Don't wait for the renewal cycle. Send your current policy's professional services definition and exclusions section to your broker and ask them, in writing, whether a claim arising from an incorrect model output or autonomous agent action would be covered under the current wording, not a hypothetical AI endorsement they could sell you. Brokers can usually answer this directly if you make them look at the actual clause instead of the product name.

If the answer is unclear or no, ask specifically about a "technology errors and omissions" endorsement or rider that names AI/algorithmic output, which several carriers now offer as an add-on rather than a full rewrite. It's usually cheaper than a new policy and faster to bind before your next enterprise security review asks the question for you.

Frequently asked questions

Does a standard tech E&O policy exclude AI by default?

Not usually by name, but many older forms implicitly exclude it through language requiring software to perform "as designed," which some carriers interpret narrowly against probabilistic model output. Newer forms are starting to address AI explicitly, which is itself a signal that older ones don't.

Will cyber insurance cover an AI mistake instead?

No. Cyber insurance responds to breaches and unauthorized access to systems or data. A model giving a wrong recommendation isn't a security incident, so a cyber policy typically won't respond to that claim at all.

Do I need a separate AI liability policy?
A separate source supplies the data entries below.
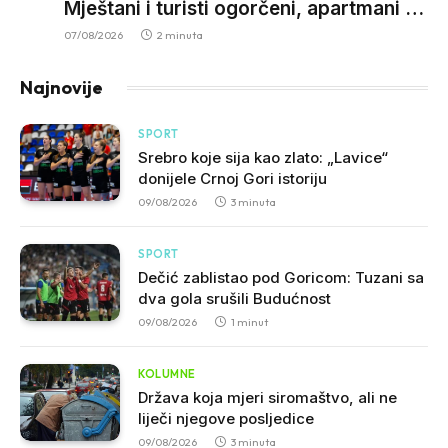
Mještani i turisti ogorčeni, apartmani se
prazne zbog višesatnih restrikcija
07/08/2026
2 minuta
Najnovije
SPORT
Srebro koje sija kao zlato: „Lavice“
donijele Crnoj Gori istoriju
09/08/2026
3 minuta
SPORT
Dečić zablistao pod Goricom: Tuzani sa
dva gola srušili Budućnost
09/08/2026
1 minut
KOLUMNE
Država koja mjeri siromaštvo, ali ne
liječi njegove posljedice
09/08/2026
3 minuta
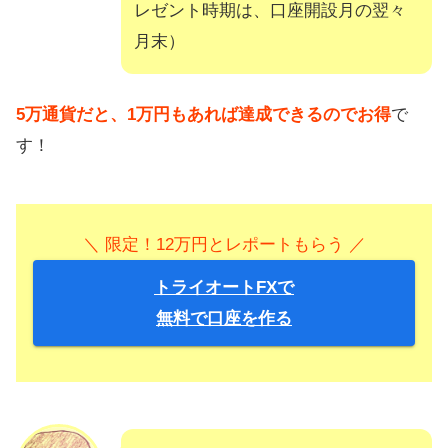
レゼント時期は、口座開設月の翌々
月末）
5万通貨だと、1万円もあれば達成できるのでお得
で
す！
＼ 限定！12万円とレポートもらう ／
トライオートFXで
無料で口座を作る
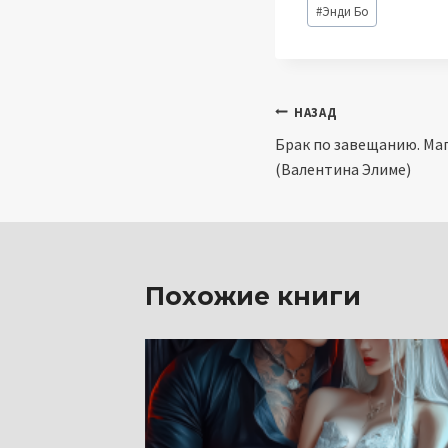
Метки
#
Энди Бо
записи:
Навигация
НАЗАД
Брак по завещанию. Маг
по
(Валентина Элиме)
записям
Похожие книги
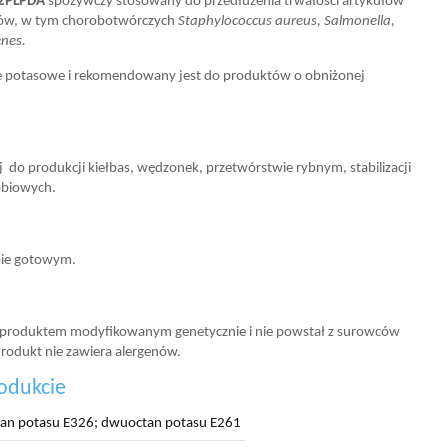
2PLPDA
spożywczy stosowany do przedłużenia trwałości artykułów
jów, w tym chorobotwórczych
Staphylococcus aureus, Salmonella,
enes.
ole potasowe i rekomendowany jest do produktów o obniżonej
 do produkcji kiełbas, wędzonek, przetwórstwie rybnym, stabilizacji
obiowych.
bie gotowym.
t produktem modyfikowanym genetycznie i nie powstał z surowców
odukt nie zawiera alergenów.
odukcie
an potasu E326; dwuoctan potasu E261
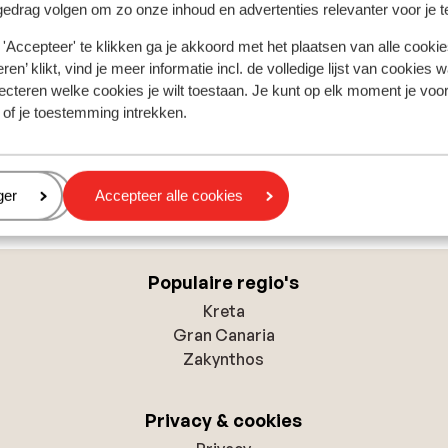
gedrag volgen om zo onze inhoud en advertenties relevanter voor je 
'Accepteer' te klikken ga je akkoord met het plaatsen van alle cookies
ren’ klikt, vind je meer informatie incl. de volledige lijst van cookies w
ecteren welke cookies je wilt toestaan. Je kunt op elk moment je voo
 of je toestemming intrekken.
Budva
Alle accommodaties in Budva
eren
ger
Accepteer alle cookies
Populaire regio's
Kreta
Gran Canaria
Zakynthos
Privacy & cookies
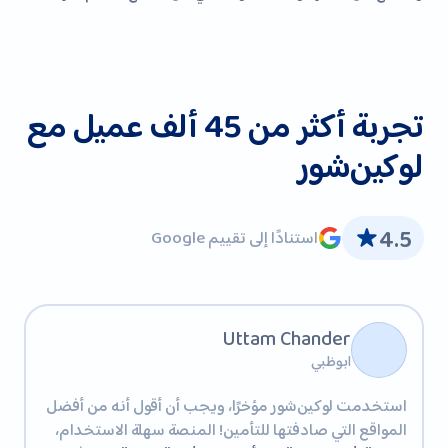
تجربة أكثر من 45 ألف عميل مع
لوكين‌شور
4.5
استنادًا إلى تقييم Google
Uttam Chander
ابوظبي
استخدمت لوكين‌شور مؤخرًا، ويجب أن أقول أنه من أفضل
المواقع التي صادفتها للتأمين! المنصة سهلة الاستخدام،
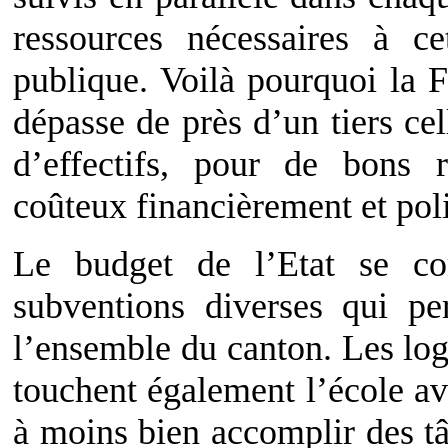
ressources nécessaires à ce
publique. Voilà pourquoi la 
dépasse de près d’un tiers ce
d’effectifs, pour de bons 
coûteux financièrement et pol
Le budget de l’Etat se 
subventions diverses qui pe
l’ensemble du canton. Les log
touchent également l’école av
à moins bien accomplir des tâ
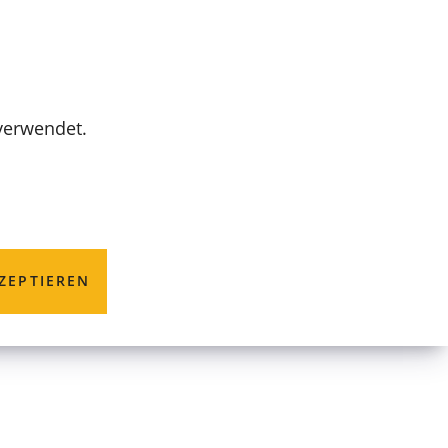
MENÜ
 verwendet.
ZEPTIEREN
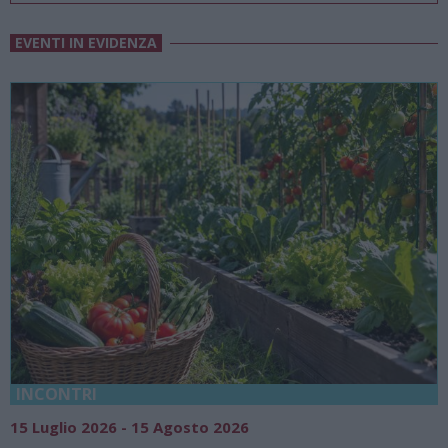
EVENTI IN EVIDENZA
18 Luglio 2026 - 15 Agosto 2026
Vivi l’estate a Villa Fogazz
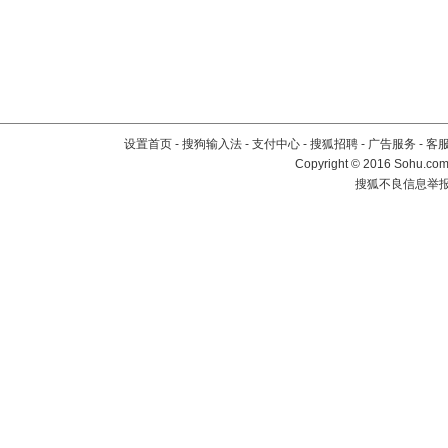
设置首页
-
搜狗输入法
-
支付中心
-
搜狐招聘
-
广告服务
-
客
Copyright
©
2016 Sohu.com 
搜狐不良信息举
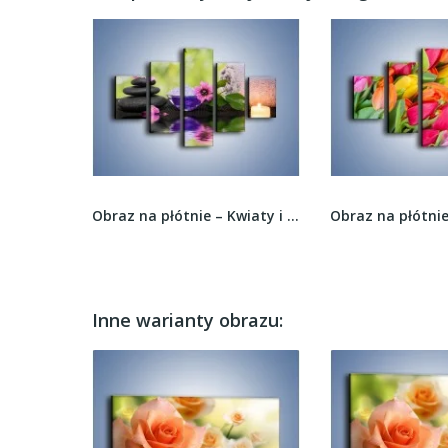
Obraz na płótnie – Kwiaty i pływające świece –...
Obraz na płótnie – Ścięte pole tulipanów –...
Inne warianty obrazu:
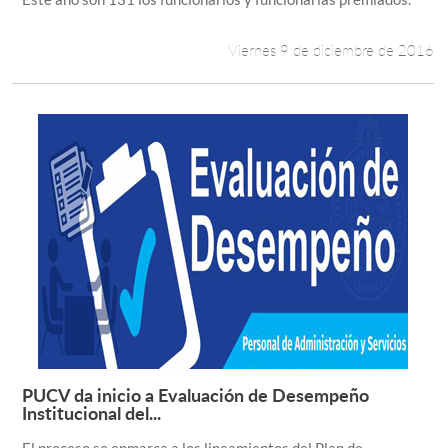
Viernes 9 de diciembre de 2016
PUCV da inicio a Evaluación de Desempeño
Leer más +
Institucional del...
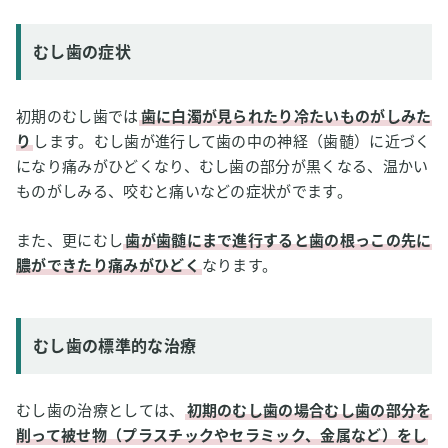
むし歯の症状
初期のむし歯では
歯に白濁が見られたり冷たいものがしみた
り
します。むし歯が進行して歯の中の神経（歯髄）に近づく
になり痛みがひどくなり、むし歯の部分が黒くなる、温かい
ものがしみる、咬むと痛いなどの症状がでます。
また、更にむし
歯が歯髄にまで進行すると歯の根っこの先に
膿ができたり痛みがひどく
なります。
むし歯の標準的な治療
むし歯の治療としては、
初期のむし歯の場合むし歯の部分を
削って被せ物（プラスチックやセラミック、金属など）をし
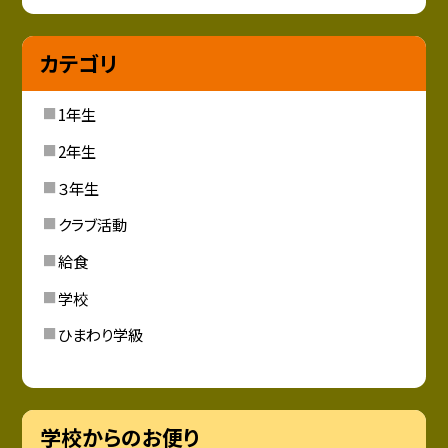
カテゴリ
1年生
2年生
３年生
クラブ活動
給食
学校
ひまわり学級
学校からのお便り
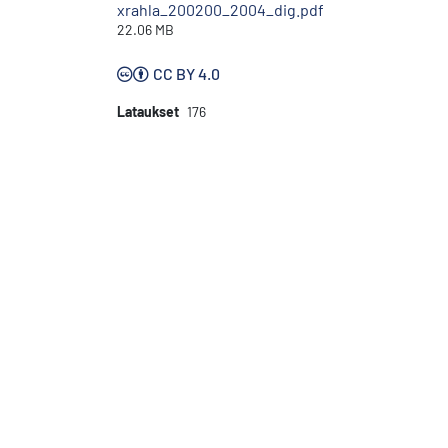
xrahla_200200_2004_dig.pdf
22.06 MB
CC BY 4.0
Lataukset
176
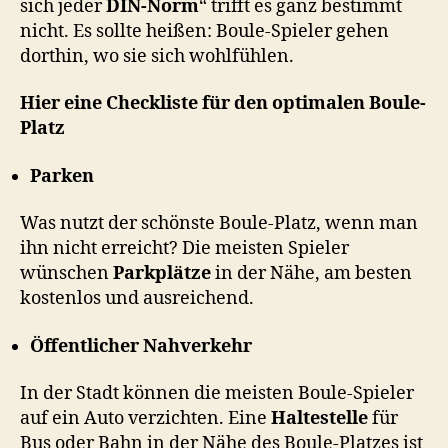
sich jeder
DIN-Norm
“ trifft es ganz bestimmt
nicht. Es sollte heißen: Boule-Spieler gehen
dorthin, wo sie sich wohlfühlen.
Hier eine Checkliste für den optimalen Boule-
Platz
Parken
Was nutzt der schönste Boule-Platz, wenn man
ihn nicht erreicht? Die meisten Spieler
wünschen
Parkplätze
in der Nähe, am besten
kostenlos und ausreichend.
Öffentlicher Nahverkehr
In der Stadt können die meisten Boule-Spieler
auf ein Auto verzichten. Eine
Haltestelle
für
Bus oder Bahn in der Nähe des Boule-Platzes ist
Not necessarily yet. Most founders can close the gap with an endorsement to their existing tech E&O policy rather than buying a standalone product, unless your core offering is an autonomous agent making high-stakes decisions (financial, medical, legal) without human review.
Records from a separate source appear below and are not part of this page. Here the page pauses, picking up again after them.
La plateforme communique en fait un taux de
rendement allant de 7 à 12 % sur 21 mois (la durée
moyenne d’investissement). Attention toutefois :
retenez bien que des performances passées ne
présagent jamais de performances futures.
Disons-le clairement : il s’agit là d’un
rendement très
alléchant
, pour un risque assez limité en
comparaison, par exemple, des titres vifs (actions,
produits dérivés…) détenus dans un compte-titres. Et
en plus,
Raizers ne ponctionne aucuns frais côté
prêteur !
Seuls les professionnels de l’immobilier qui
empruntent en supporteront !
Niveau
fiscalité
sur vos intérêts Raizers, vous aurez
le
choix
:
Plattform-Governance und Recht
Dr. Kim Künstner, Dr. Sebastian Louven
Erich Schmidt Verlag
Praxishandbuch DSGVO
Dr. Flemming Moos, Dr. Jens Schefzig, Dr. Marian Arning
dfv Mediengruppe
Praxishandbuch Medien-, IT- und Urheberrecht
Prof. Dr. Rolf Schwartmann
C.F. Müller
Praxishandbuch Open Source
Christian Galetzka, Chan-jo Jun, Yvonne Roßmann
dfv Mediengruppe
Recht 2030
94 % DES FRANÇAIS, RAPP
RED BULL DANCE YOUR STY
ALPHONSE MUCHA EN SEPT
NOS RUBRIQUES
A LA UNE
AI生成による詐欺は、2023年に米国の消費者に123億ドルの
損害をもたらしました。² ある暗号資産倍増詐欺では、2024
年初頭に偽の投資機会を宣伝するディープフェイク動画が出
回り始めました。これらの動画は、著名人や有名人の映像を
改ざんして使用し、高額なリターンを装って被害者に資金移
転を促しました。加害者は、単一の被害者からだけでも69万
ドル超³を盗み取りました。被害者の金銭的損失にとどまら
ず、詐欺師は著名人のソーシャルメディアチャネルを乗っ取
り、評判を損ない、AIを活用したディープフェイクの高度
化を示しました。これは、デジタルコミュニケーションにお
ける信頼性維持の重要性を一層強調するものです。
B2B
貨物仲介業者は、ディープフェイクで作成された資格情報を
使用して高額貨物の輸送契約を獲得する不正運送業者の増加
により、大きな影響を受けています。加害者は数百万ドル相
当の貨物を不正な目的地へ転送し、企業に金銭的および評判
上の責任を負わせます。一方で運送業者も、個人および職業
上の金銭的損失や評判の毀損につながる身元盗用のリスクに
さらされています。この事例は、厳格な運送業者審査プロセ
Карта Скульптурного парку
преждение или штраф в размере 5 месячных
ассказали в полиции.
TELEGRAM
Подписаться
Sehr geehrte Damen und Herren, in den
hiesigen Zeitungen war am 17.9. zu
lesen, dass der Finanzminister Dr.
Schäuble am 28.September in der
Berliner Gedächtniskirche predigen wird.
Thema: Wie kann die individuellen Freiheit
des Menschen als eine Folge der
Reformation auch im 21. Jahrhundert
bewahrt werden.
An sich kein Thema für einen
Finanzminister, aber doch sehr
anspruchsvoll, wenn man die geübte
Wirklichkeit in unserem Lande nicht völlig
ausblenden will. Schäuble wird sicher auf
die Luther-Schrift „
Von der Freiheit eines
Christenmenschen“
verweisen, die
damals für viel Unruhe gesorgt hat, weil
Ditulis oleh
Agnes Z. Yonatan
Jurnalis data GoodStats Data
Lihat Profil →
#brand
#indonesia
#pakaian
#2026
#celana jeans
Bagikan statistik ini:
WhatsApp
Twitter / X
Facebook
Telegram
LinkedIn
How do I know if my product's risk profile has changed enough to matter?

If a feature now makes a recommendation or decision a human used to make, or an agent now takes an action without a person approving it first, tell your broker. That's the threshold where "as designed" language starts to matter.

Is this worth raising before my next fundraise or enterprise deal?

Yes. Increasingly, enterprise security reviews and diligence questionnaires ask directly whether AI-related liability is covered, and "I assume so" is not an answer that clears procurement.